"Blue Ball" as a place name?

What is the significance of the phrase “Blue Ball” as a place name? I know of several Blue Balls on the map, and don’t know any Green Cubes or Turquoise Toroids.

I know of the meaning of “blue balls” as aching, congested testicles. Is there any link between the condition and the place name?

Blue Ball, PA gets its name from the Blue Ball Inn, which no longer exists. When the owner built the small inn, he literally hung a large blue ball outside and started calling it the Blue Ball Inn. So apparently the name just comes from a simple sign designed to be recognized even by those who are illiterate (or speak a different language).

The town was actually named Earl Town, but so many people referred to it as the location of the sign of the blue ball that the town ended up being called that.

The slang term “blue balls” dates to about 1916, according to Wikipedia. The town was named over a hundred years earlier, so there’s no connection.

Perhaps not, but I bet we could find places called Green Box or [insert colour] Ring.

Or Red Square.

There are actually places all around within a mile or two of Blue Ball called Earl. There’s just plain Earl, there’s East Earl and there’s West Earl. They’re all unincorporated rural to semi-rural areas (but then, so’s Blue Ball).

Some of my ancestors came from Bluehole, Kentucky. Presumably the place was not named after a lonely woman.

It’s not too far from Line Lexington. No idea where that got is name from. Maybe a railroad line.

And the Blue Ball Inn got it’s name because people on the way to Intercourse would stop there if they decided that they couldn’t or didn’t want to make it all the way that night?

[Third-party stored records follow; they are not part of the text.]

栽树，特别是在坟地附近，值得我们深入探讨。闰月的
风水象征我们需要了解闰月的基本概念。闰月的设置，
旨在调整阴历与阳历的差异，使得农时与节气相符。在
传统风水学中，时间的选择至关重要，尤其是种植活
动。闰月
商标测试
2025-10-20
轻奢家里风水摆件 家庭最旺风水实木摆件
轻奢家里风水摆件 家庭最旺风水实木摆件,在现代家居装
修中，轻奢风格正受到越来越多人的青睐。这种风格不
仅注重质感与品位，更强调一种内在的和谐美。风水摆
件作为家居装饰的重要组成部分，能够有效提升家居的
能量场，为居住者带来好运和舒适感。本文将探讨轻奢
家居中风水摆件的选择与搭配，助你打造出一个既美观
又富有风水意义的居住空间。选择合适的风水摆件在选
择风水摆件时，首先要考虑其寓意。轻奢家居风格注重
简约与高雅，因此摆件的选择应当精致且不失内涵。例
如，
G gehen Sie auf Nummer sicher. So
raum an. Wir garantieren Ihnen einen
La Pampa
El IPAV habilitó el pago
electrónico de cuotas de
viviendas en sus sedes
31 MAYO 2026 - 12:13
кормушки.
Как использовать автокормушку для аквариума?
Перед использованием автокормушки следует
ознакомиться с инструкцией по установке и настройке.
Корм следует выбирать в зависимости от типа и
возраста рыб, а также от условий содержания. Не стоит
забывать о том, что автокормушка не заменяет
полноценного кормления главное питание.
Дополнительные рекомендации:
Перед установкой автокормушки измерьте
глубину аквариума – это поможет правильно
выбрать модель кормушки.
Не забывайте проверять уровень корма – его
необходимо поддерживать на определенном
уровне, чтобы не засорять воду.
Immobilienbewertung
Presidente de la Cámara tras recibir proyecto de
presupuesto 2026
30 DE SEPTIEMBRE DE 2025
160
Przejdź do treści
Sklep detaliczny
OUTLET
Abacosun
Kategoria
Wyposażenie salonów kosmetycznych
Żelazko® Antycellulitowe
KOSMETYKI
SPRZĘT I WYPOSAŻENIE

You piqued my curiosity. I just sent an email to the Bucks County Historical Society to ask that question because I cannot seem to find an answer online. I’ll let this thread know if they ever get back to me with a substantive response.

I guess old Earl really used to get around back then.

The road from Blue Ball to Paradise runs through Intercourse. :slight_smile:

there’s a public park near me, named after the person who organized a long effort to get it built, anna jean cummings. but the countY commissioned public sculpture for it which consisted of giant concrete balls painted blue. no one calls it anna jean cummings park. no one. and it had to be right next to the high school too.

Must be related to e.e. cummings, yes?

Aw, I’ve eaten at the Blue Ball Inn, sorry to hear it’s gone. (That sounds like a euphemism: “I’ve eaten at the Blue Ball Inn!”)

There are some Blue Ball Inns elsewhere. I wonder if a blue ball as a sign gas some traditional meaning ( in the same sort of way as three balls for a pawnbroker)

From the Hatfield Township website:

no, she just is suffering from mY keYboard malfunctioning. i spilled wine on mY laptop and now i have no upper case except the Y which is onlY upper case. waiting for the replacement in the mail.

and Yes i tried cleaning it in alcohol and all that.

Aha. Apparently the Blue Ball in many of the English pub/inn names and signs has its origin in mediaeval heraldry - it’s a bezant azure, or something like that (which may represent a ball or disc)

This is pretty much what the Historical Society person emailed me.

I actuallY like the onlY upper-case Y thing, it could catch on!

How timely! Just last weekend my wife and I were vactioning and on our way to Philadelphia. We got a kick out of the sign to Blue Ball especially because it was just down the road from the Ephrata Cloister, once the home of many celibates.